Assise seule sur un lit étroit et dur, une femme (Jessica DANNA) regarde les murs qui l’entourent. Elle est enfermée dans une geôle carrée et très peu spacieuse. Les murs sont gris et chaque coin de la pièce sent l’urine et l’eau croupie. Engoncée dans son tailleur élégant, elle tente de faire disparaître une tâche qui souille le rebord de sa veste en la frottant avec ses doigts. C’est peine perdue. Ses mains tremblent, elle tente de penser à autre chose, mais l’angoisse ne lui laisse pas de repos. Elle voudrait savoir à quelle sauce elle va être mangée, et elle s’en veut d’être si vulnérable. Cela ne lui ressemble pas…  

Des bruits de pas se font entendre. La porte en fer de sa cellule grince et s’ouvre, laissant apparaître deux jeunes hommes. Ils sont vêtus d’uniformes de la FFI et la regardent sans dire un mot. On vient la chercher, c’est l’heure « d’entrer en scène ». « Ils veulent me voir jouer ce rôle, très bien. Ils en auront pour leur argent. » Alors elle se relève et leur renvoie ce regard désinvolte qui a fait sa réputation. Plus rien de l’angoisse ressentie ne transpire dans son apparence. Elle s’avance, la tête haute, de sa démarche alanguie et légèrement effrontée.  

Elle les suit le long de couloirs étroits et sales. Le bâtiment est vétuste. Il était fermé depuis plusieurs années jusqu’à ce que la FFI l’utilise comme prison d’appoint. Elle rejoint une succursale, où on la fait asseoir aux côtés d’une autre femme (Bianca BURNS). Celle-ci regarde le sol et paraît terrorisée. Comme elle, elle porte un tailleur élégant, mais de nombreuses traces de saleté prouvent qu’elle est enfermée ici depuis plusieurs jours. Ses traits tirés marquent son épuisement, pourtant elle reconnaît en elle la comédienne Mireille Balin, l’une des beautés du cinéma français. Elles se sont déjà croisées à maintes reprises, surtout ces dernières années, au cours des soirées parisiennes. Elle se sent touchée par son état, la voir ainsi apeurée ne la réconforte pas.  

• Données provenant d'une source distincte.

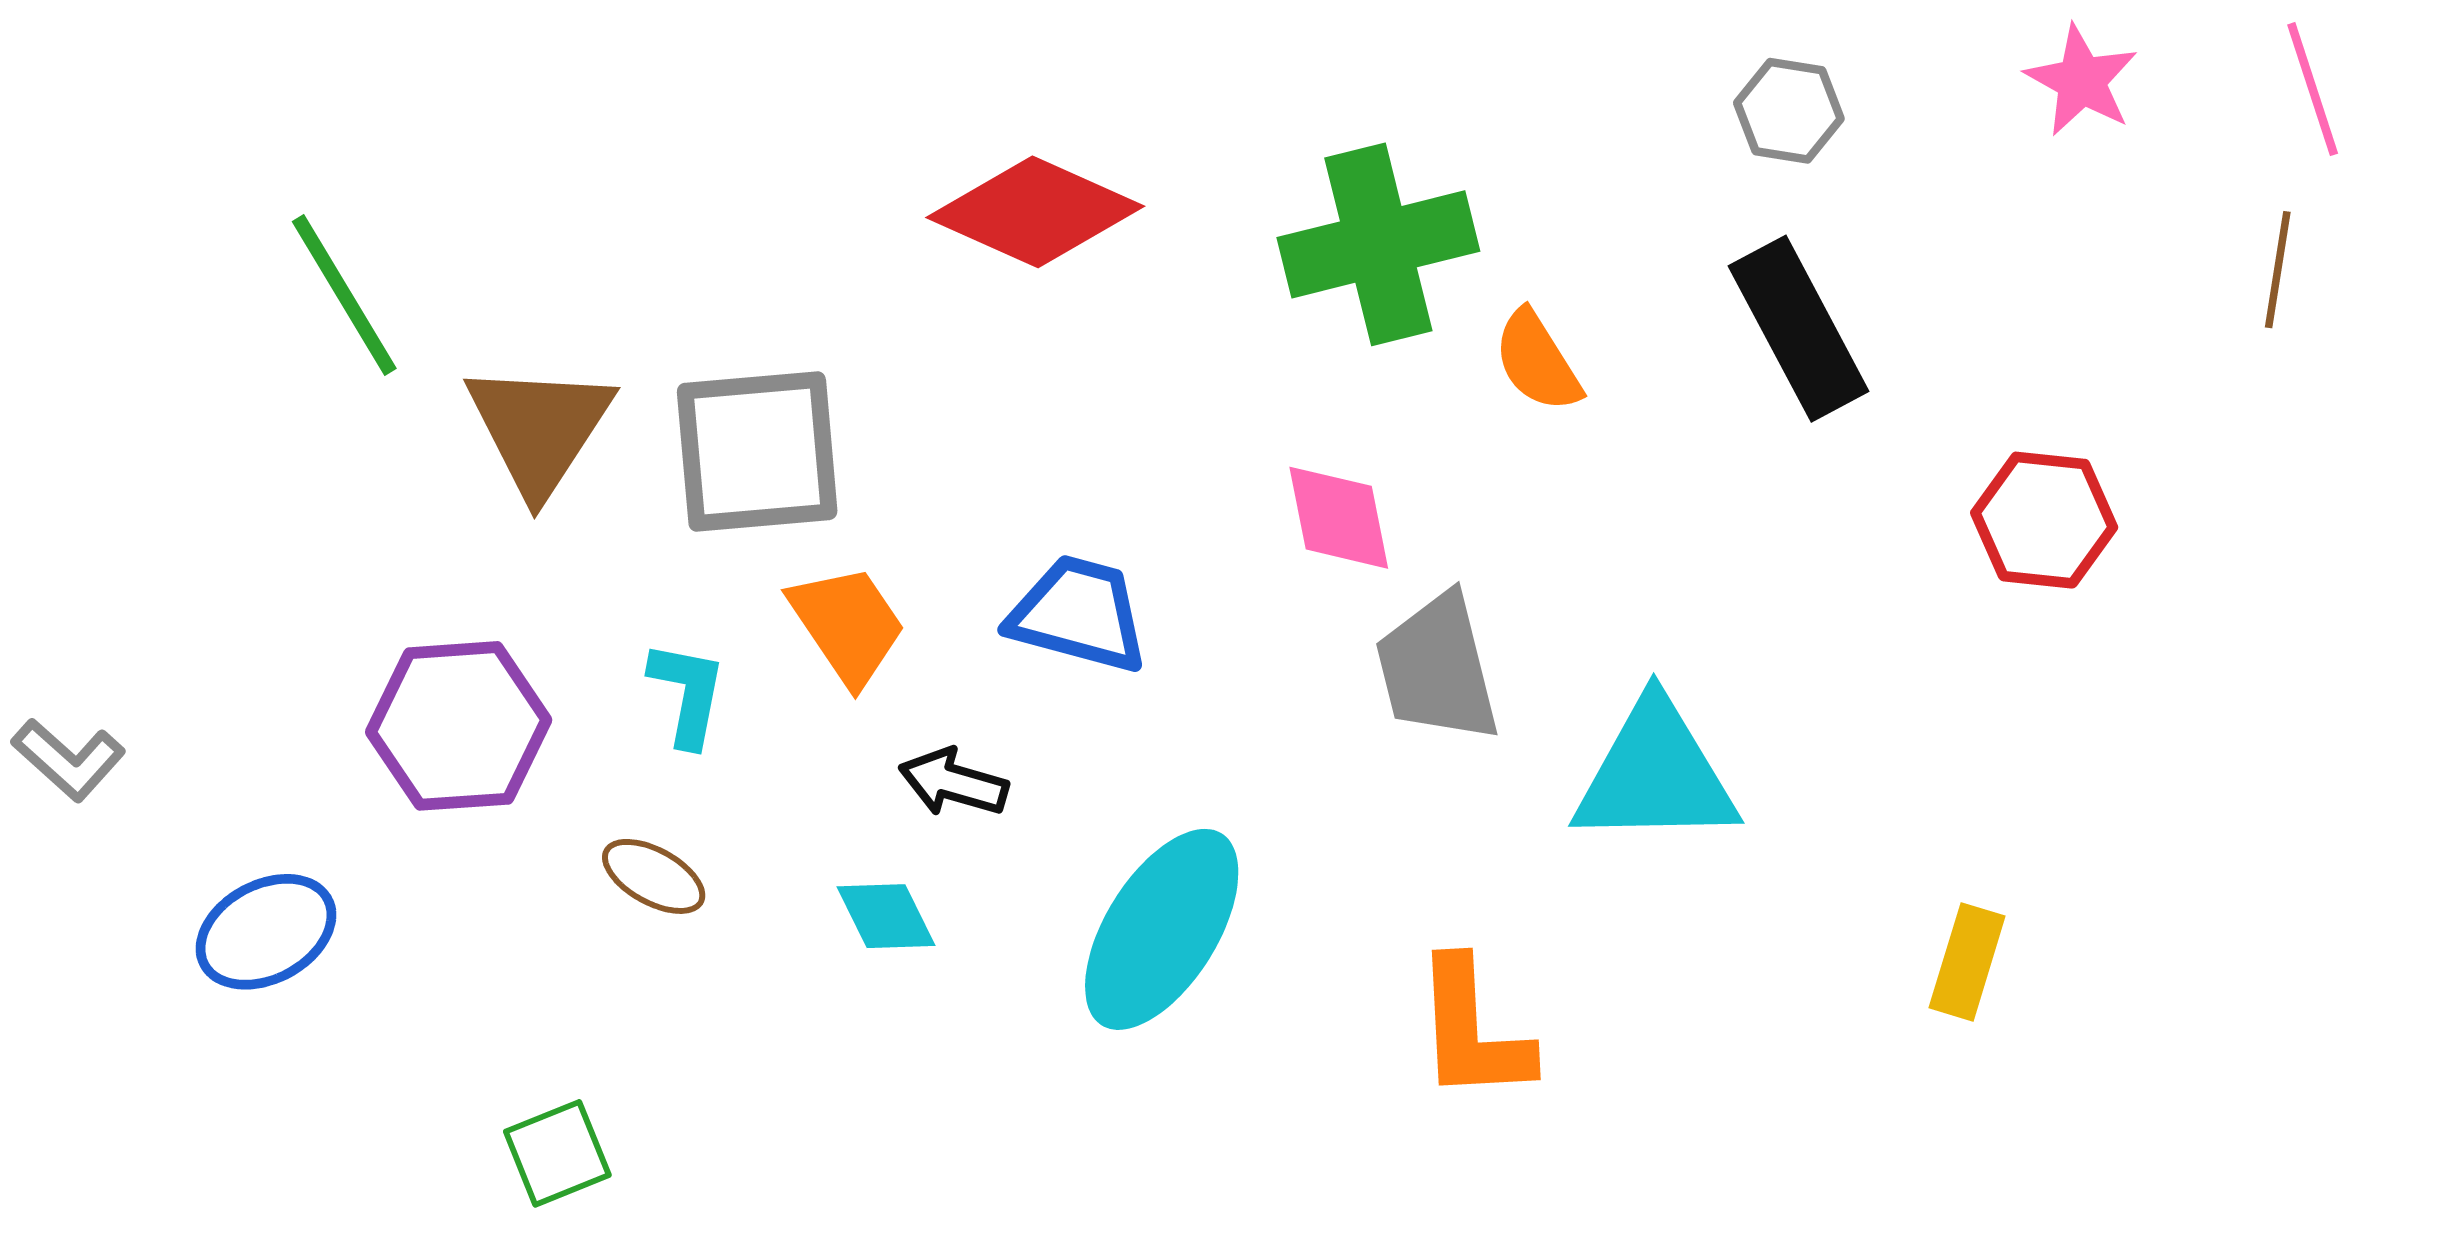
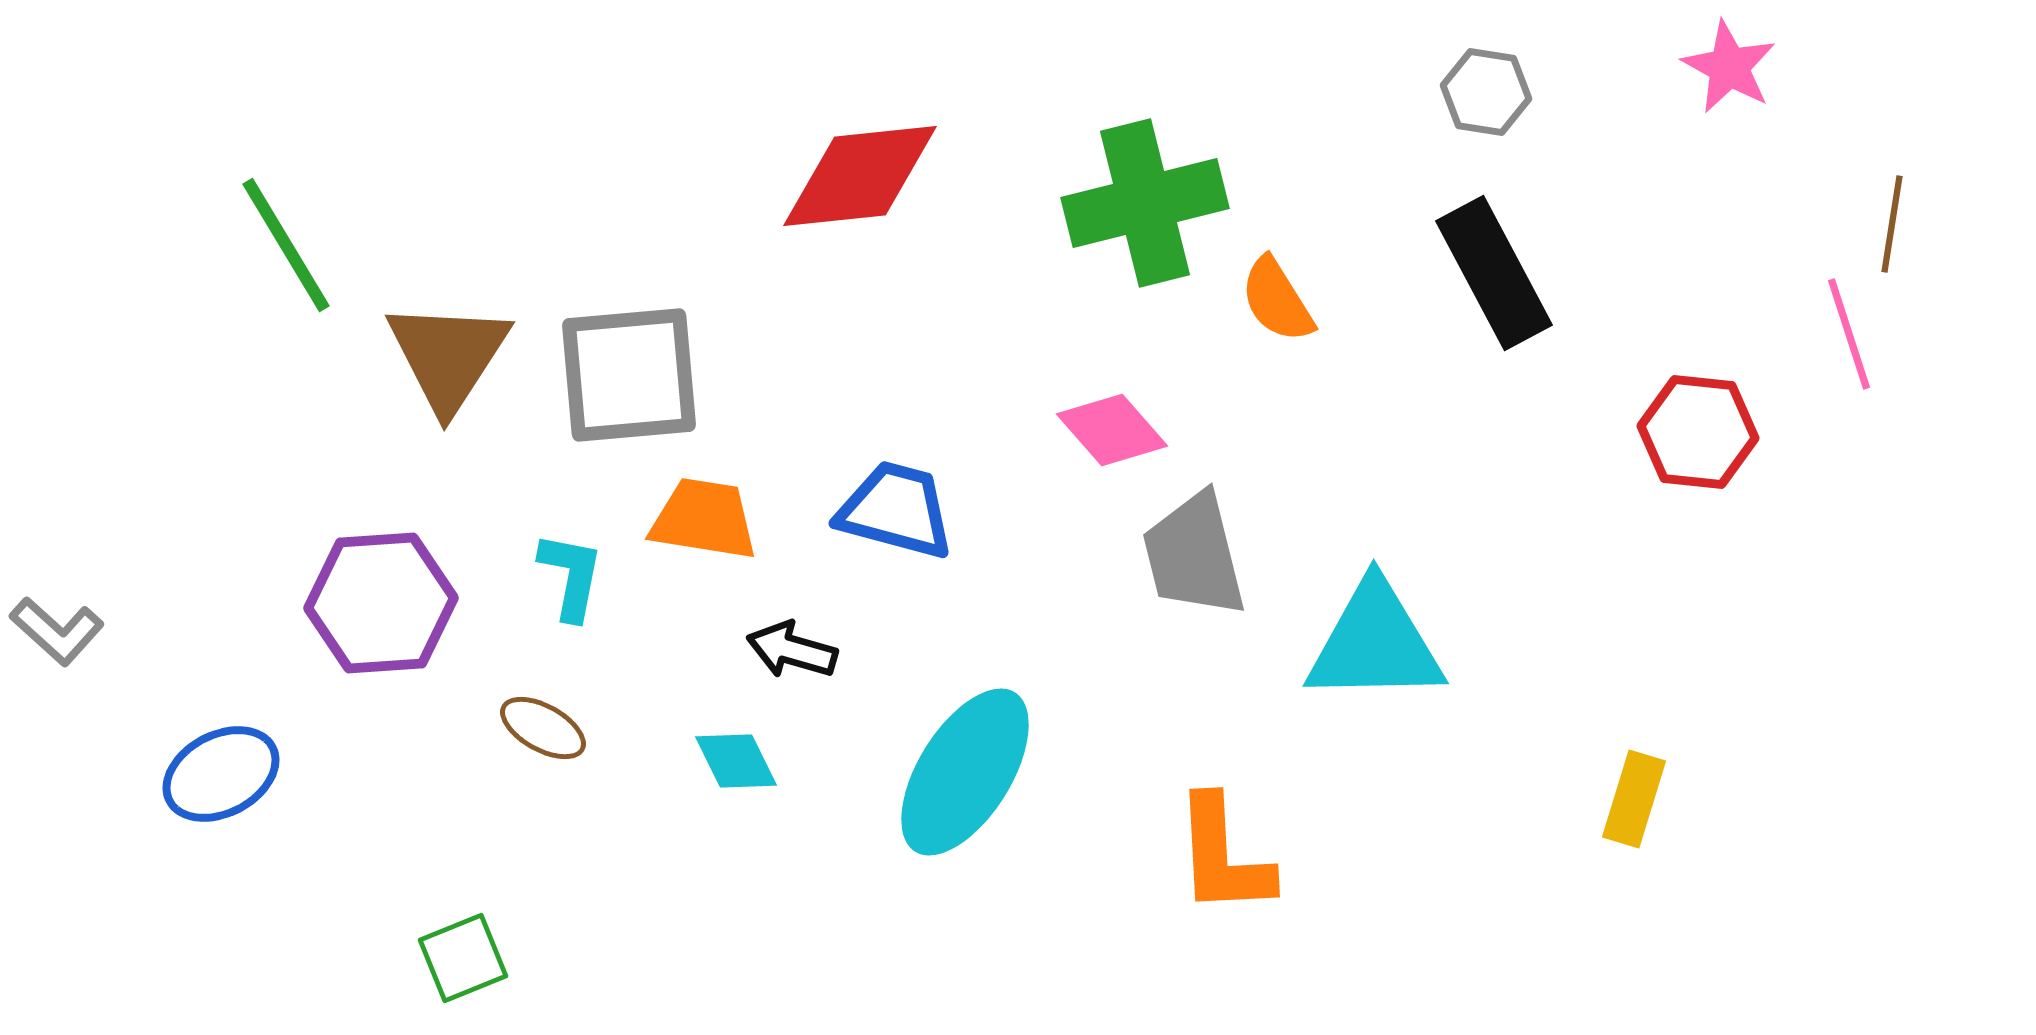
pink line: (2313, 89) -> (1849, 334), moved
red diamond: (1035, 212) -> (860, 176), turned -30
pink diamond: (1339, 518) -> (1112, 430), turned -30
orange trapezoid: (847, 625) -> (704, 519), turned -47

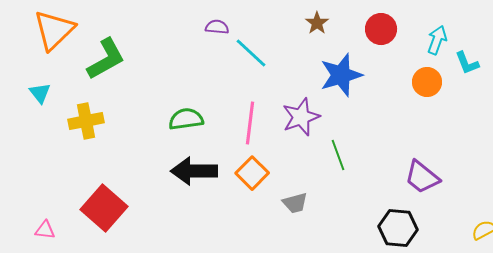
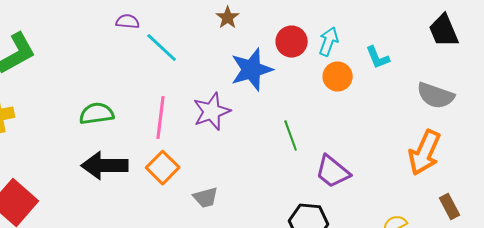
red circle: (381, 29) -> (292, 42), moved
cyan arrow: (437, 40) -> (329, 42), moved
green line: (338, 155) -> (291, 136), moved

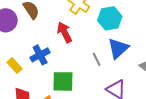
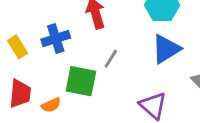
gray line: (97, 59) -> (111, 59), moved, turned 48

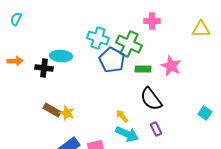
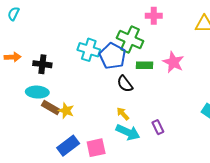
cyan cross: (98, 38) -> (89, 50), moved
cyan ellipse: (61, 56) -> (37, 92), moved
black semicircle: (151, 99) -> (125, 84), moved, size x0.7

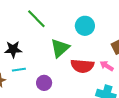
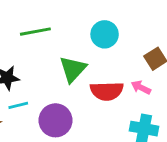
green line: (36, 19) -> (35, 32), turned -50
purple circle: (44, 83) -> (55, 120), size x1.5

- Relève la tête, jolie môme. Si le bon Dieu t’a donné un minois pareil, ce n’est pas pour le cacher, même à ces gars-là ! »  

Mireille relève les yeux et lui sourit timidement. Trop désespérée pour reprendre courage, elle apprécie néanmoins la parole amicale. Une porte s’ouvre, on lui demande de se lever. Elle laisse Mireille sur son banc et les suit. Elle entre alors, encadrée par ses deux geôliers, dans une salle spacieuse où l’on a visiblement installé un simulacre de tribunal provisoire. Derrière une table, trois hommes en uniforme font face à plusieurs dizaines d’hommes et quelques femmes. Tous portent un brassard de la FFI et la regardent entrer avec au mieux de l’indifférence, au pire une antipathie certaine. « On joue à guichet fermé à ce que je vois ! », glisse-t-elle à l’oreille d’un de ses geôliers, qui s’applique à ne pas lui prêter attention. Pourtant, elle voit bien qu’il se retient de sourire…  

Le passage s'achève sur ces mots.